Początek roku to czas, kiedy w telewizji, prasie, w codziennych rozmowach nadużywa się przedrostka NAJ. Tak już jesteśmy skonstruowani - chcemy wiedzieć kto jest NAJszybszy, a kto najładniejszy, kto dostał NAJwięcej za udział w reklamie kremu na zmarszczki i która celebrity ma NAJwięcej centymetrów w biuście. Mierzymy, ważymy, porównujemy i wtłaczamy w tabelki wszystko i wszystkich - ludzi, pieniądze, wydarzenia. Po co? Pewnie po to, żeby znać swoje miejsce w społeczeństwie, mieć punkt odniesienia, na porównaniach budować swoje aspiracje, bo przecież obraz samych siebie tworzyć można tylko w odniesieniu do innych. Sztuka, "bóstwo wytworne w sobie zamknięte", nie jest bynajmniej wolna od tego wyścigu ku NAJ: magazyny o sztuce i strony internetowe pełne są podsumowań, rankingów, tabel. W tekście otwierającym Nowe zjawiska w sztuce polskiej po 2000, (G.Borkowski, A.Mazur, M.Branicka) roi się od sformułowań typu NAJważniejsze pojęcie, NAJnowsze i NAJciekawsze zjawiska w sztuce polskiej, NAJróżniejsze perspektywy i style refleksji nad sztuką, NAJważniejsza ze sztuk wizualnych itp.

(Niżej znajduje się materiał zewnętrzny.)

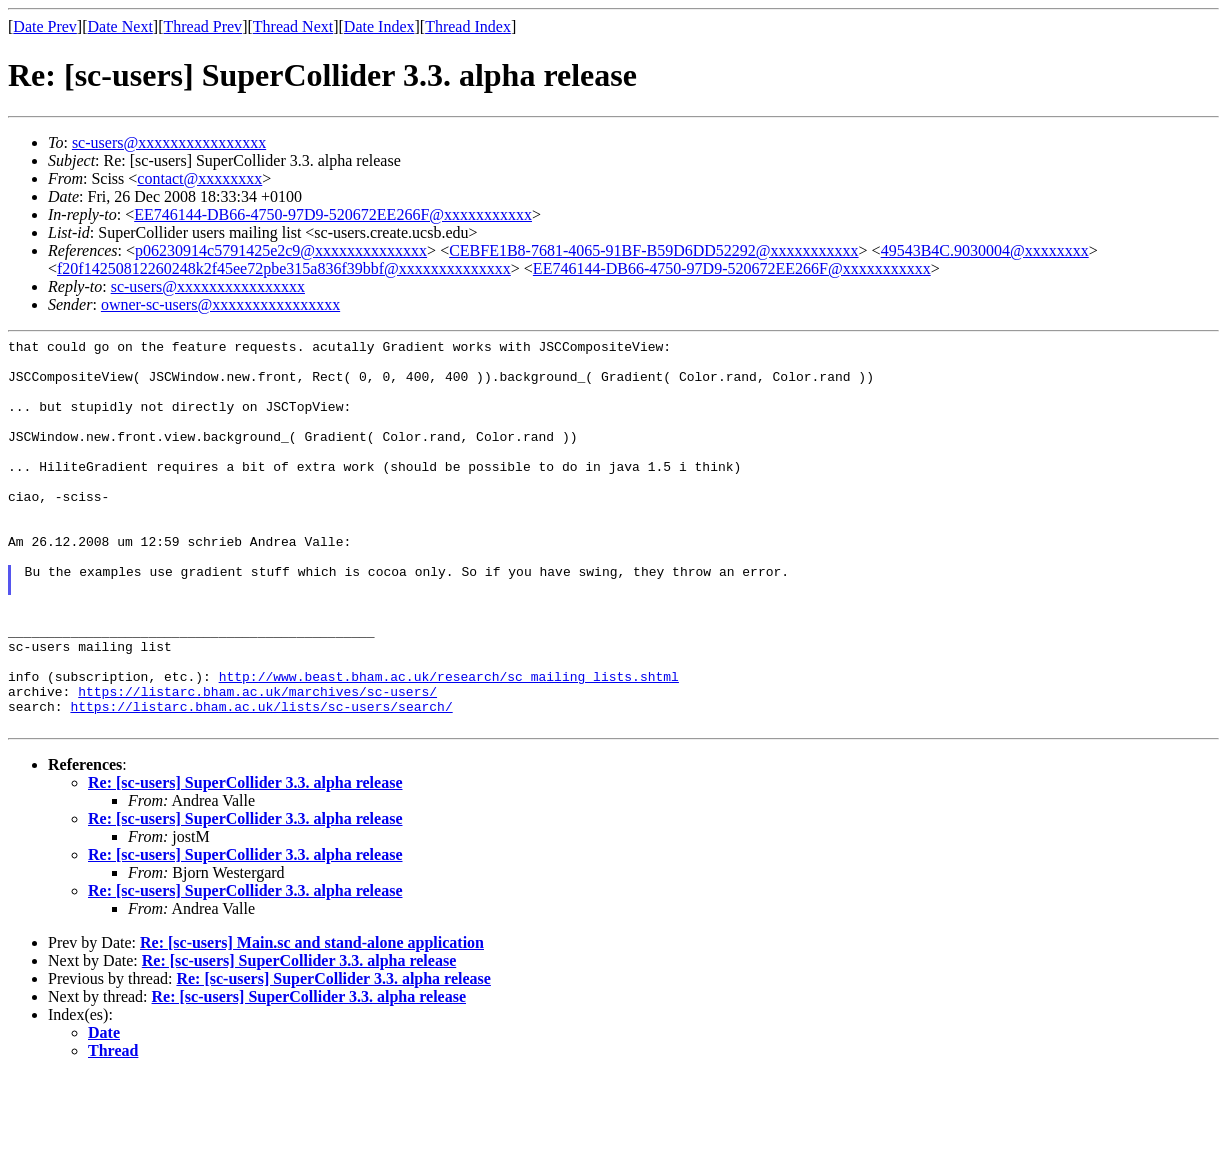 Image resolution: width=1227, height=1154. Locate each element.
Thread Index (468, 26)
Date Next (120, 26)
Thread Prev (202, 26)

Maciej Kurak, Is it important who stands behind the painting?, 2007
Maciej Kurak, Bicie rekordu

Bicie rekordu Macieja Kuraka pojawiło się w Witrynie zaraz po rozdaniu wszystkich nagród, paszportów, po zamknięciu rankingów i podsumowaniu wszystkiego, co było w sztuce do podsumowania. Można więc pokusić się o stwierdzenie, że jest to podsumowanie podsumowania, cenzurka wystawiona temu fenomenowi. Zanurzony w akwarium nurek może być odczytany jako komentarz do tego zjawiska.

Pierwsze pytanie - na czym polega bity przez nurka rekord? Na oddychaniu, podstawowej czynności fizjologicznej. Na zaproszeniu na wernisaż widnieje zdjęcie bąbelka powietrza, nic nadzwyczajnego, po prostu powietrze. Czy Kurak chciał przez to podkreślić absurd tego typu przedsięwzięć? Czy współczesna potrzeba rywalizacji doprowadza nas do sytuacji, że nawet oddychanie staje się przedmiotem wyścigu?

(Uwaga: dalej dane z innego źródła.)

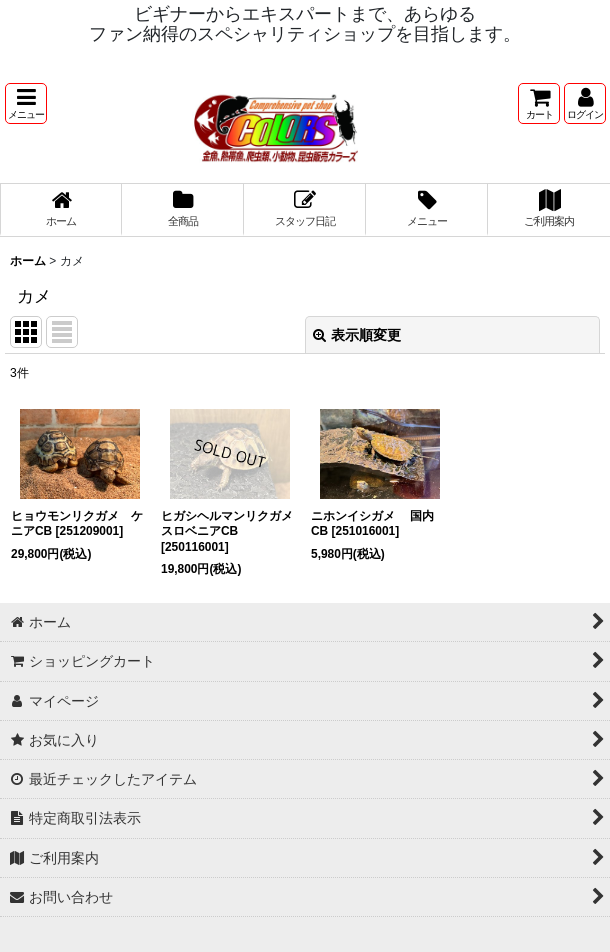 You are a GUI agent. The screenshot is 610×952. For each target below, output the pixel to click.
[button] (26, 103)
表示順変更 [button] (357, 335)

Maciej Kurak, Is it important who stands behind the painting?, 2007
Maciej Kurak, Bicie rekordu

Czy rekord pobity w zaciszu własnej łazienki liczyłby się tak samo? Pewnie nie. Praca Kuraka zyskuje sens pokazana w Witrynie, miejscu dostępnym przez całą dobę, w ruchliwym miejscu stolicy. Sama formuła projektu Witryna podejmuje wątek życia jako spektaklu odbywającego się w przestrzeni nowoczesnych miast, rozpoczęty przez Baudlaire’a a kontynuowana przez Goffmana, Simmla, Benjamina. Nurek leży w wielkim szklanym akwarium a przechodnie mogą go dokładnie widzieć i kontrolować przebieg bicia rekordu za pomocą wyświetlacza wskazującego upływ czasu. Przypomina to powszechną współcześnie skłonność do ekshibicjonizmu, dzielenia się ze wszystkimi intymnymi wydarzeniami z życia. Kurak zamienił Witrynę w kadr z Big Brothera, w rubrykę plotkarskiego pisma, w miejsce poddane nieustającej kontroli. Podobną strategię obierają twórcy rankingów i jury przyznające nagrody - zwycięzca musi być ogłoszony publicznie, inaczej wydarzenie to traci rangę. Czego nie widać, o czym nie wiemy, tego po prostu nie ma.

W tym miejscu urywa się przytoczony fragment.